In one instance, I’d forgotten to reconnect the tablet to my home Wi-Fi network (Comcast) and didn’t notice that it’d been using T-Mobile’s connection for almost an entire day. And the data plans come with free hotspot capabilities so you can share the tablet’s 4G connection with up to five different devices, which is a huge plus.
The backside of the tablet houses two cameras for shooting high-definition 3D video. You’ll need to use the included pair of blue and red glasses to get the effect, but everything works pretty well. I wouldn’t buy the tablet just for the 3D, though—it’s more gimmicky than practical unless you’re a 3D nut.
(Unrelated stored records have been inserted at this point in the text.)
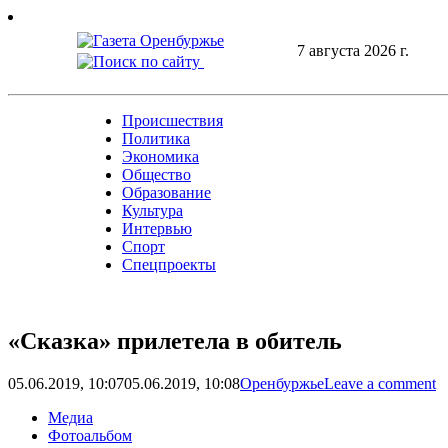
Skip
to
7 августа 2026 г.
content
Происшествия
Политика
Экономика
Общество
Образование
Культура
Интервью
Спорт
Спецпроекты
«Сказка» прилетела в обитель
05.06.2019, 10:07
05.06.2019, 10:08
Оренбуржье
Leave a comment
Медиа
Фотоальбом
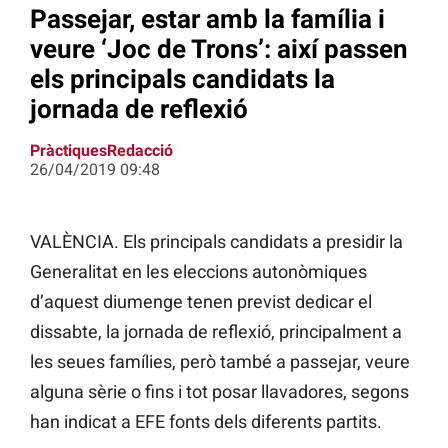
Passejar, estar amb la família i
veure ‘Joc de Trons’: així passen
els principals candidats la
jornada de reflexió
PràctiquesRedacció
26/04/2019 09:48
VALÈNCIA. Els principals candidats a presidir la
Generalitat en les eleccions autonòmiques
d’aquest diumenge tenen previst dedicar el
dissabte, la jornada de reflexió, principalment a
les seues famílies, però també a passejar, veure
alguna sèrie o fins i tot posar llavadores, segons
han indicat a EFE fonts dels diferents partits.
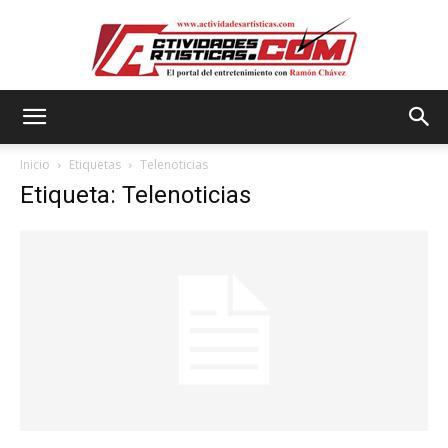
Actividadesartisticas.com
Inicio
Etiquetas
Telenoticias
Etiqueta: Telenoticias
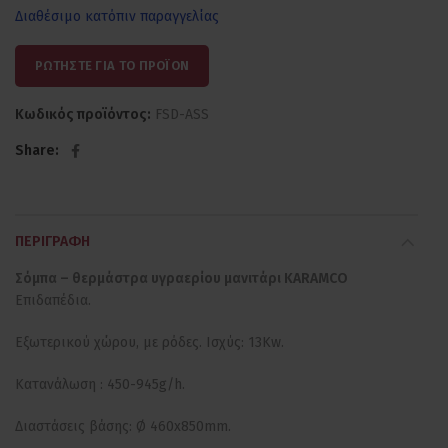
Διαθέσιμο κατόπιν παραγγελίας
ΡΩΤΗΣΤΕ ΓΙΑ ΤΟ ΠΡΟΪΟΝ
Κωδικός προϊόντος:
FSD-ASS
Share
ΠΕΡΙΓΡΑΦΉ
Σόμπα – θερμάστρα υγραερίου μανιτάρι KARAMCO
Επιδαπέδια.
Εξωτερικού χώρου, με ρόδες. Ισχύς: 13Kw.
Κατανάλωση : 450-945g/h.
Διαστάσεις βάσης: Ø 460x850mm.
If you’ve got a 3D TV, too, you can use the tablet’s built-in HDMI connection to watch your recorded videos on the big screen.
There are 32 gigabytes of storage on board, but the G-Slate is curiously missing an expansion slot—that’s been a selling point over other tablets that rhyme with “my dad” if you catch my drift, so it’s an odd omission.
Google’s Android 3.0 (Honeycomb) software is relatively slick given that it hasn’t been on the market for too long. Everything runs pretty smoothly on the G-Slate despite the Android Market having fewer than 100 tablet-specific apps at the moment and most of the older phone-centric Android apps I tried worked just fine, too.
I’ve experienced occasional pokiness and one instance where the tablet just reset itself for no reason but I’ve been pleasantly surprised for the most part. The overall experience feels a bit complicated at first but it doesn’t take long to catch on. I was initially worried that Google’s insistence on using software-based Home, Back and Menu buttons instead of physical buttons would make for a bumpy ride but it hasn’t been an issue for me at all.
T-Mobile includes a TV and movie streaming app that has a few live TV streams by Fox, the Weather Channel, and a handful of no-namers plus a smattering of on-demand movies and TV shows from the likes of A&E, Discovery, and the History Channel. There’s a free 30-day trial, after which it costs $10 per month plus extra for movies.